Even regional giant Saudi Aramco, one of the world’s most valuable companies, saw its stock drop over 5% on Sunday, continuing into Monday and wiping billions from its market cap.
In Qatar, the stock exchange tumbled 6% over two days, while Boursa Kuwait shed over 5% on Sunday, with additional losses on Monday.
Oil: The Heart of the Storm
Crude oil prices have plunged nearly 15% in just five days, with Brent crude falling to around $63 per barrel, far below the estimated $80–$90 break-even for many GCC producers. This 30% decline from last year’s highs adds immense fiscal strain to oil-based economies.
“OPEC+’s unexpected move to speed up production hikes couldn’t have come at a worse time,” said James Mathew, CEO of UHY James. “Oil below $65 and tariffs this aggressive could push GCC growth forecasts into negative territory.”
Tariffs Rattle Global Trade Stability
The U.S. recently imposed 10% tariffs on all GCC countries, with Iraq facing 39% and Syria 41%. The tariff escalation, particularly against the backdrop of an already intensifying U.S.-China trade war, has shaken global markets and clouded trade predictability.
“The economic battle between these two giants is having far-reaching consequences,” said Sajith Kumar, CEO of IBMC Financial. “To navigate this uncertain landscape, UAE investors will need to separate signal from noise and look for hidden opportunities amid the chaos.”
Fear Rules the Markets
“Markets are running on extreme fear right now,” added Vijay Valecha, CIO at Century Financial. “Investors are shifting to safer assets.
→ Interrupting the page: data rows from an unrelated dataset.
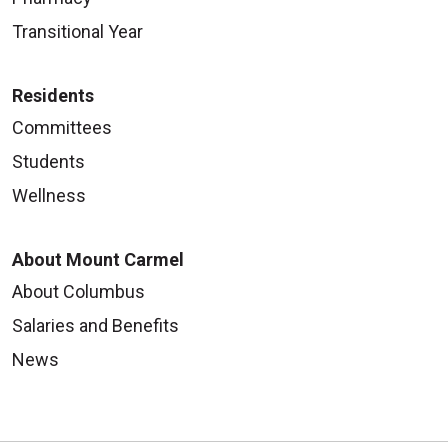
Transitional Year
Residents
Committees
Students
Wellness
About Mount Carmel
About Columbus
Salaries and Benefits
News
The collapse in oil prices has triggered a strong sell-off, particularly in energy and banking stocks, which are the Gulf’s lifeblood.”
eToro analyst Josh Gilbert warned the worst might not be over. “Trump’s statement that no policy changes are planned to address the current sell-off suggests we could see further downside this week.”
IPOs and Foreign Inflows at Risk
Despite recent resilience fueled by an IPO boom, UAE markets now face a reckoning. Foreign inflows into GCC equities hit $2.47 billion in February, more than doubling January’s numbers, according to Iridium Advisors. That momentum may be short-lived if the current volatility continues.
A Fragile Future
With Aramco’s valuation threatened, Vision 2030 ambitions at risk, and investor sentiment shaken, the Middle East’s economic outlook stands at a critical crossroads. Whether this downturn stabilizes—or spirals further—will depend heavily on how global powers respond in the coming days.
As investors across the region await signals of recovery, one thing is clear: the intersection of geopolitics and oil continues to define the fate of the Gulf.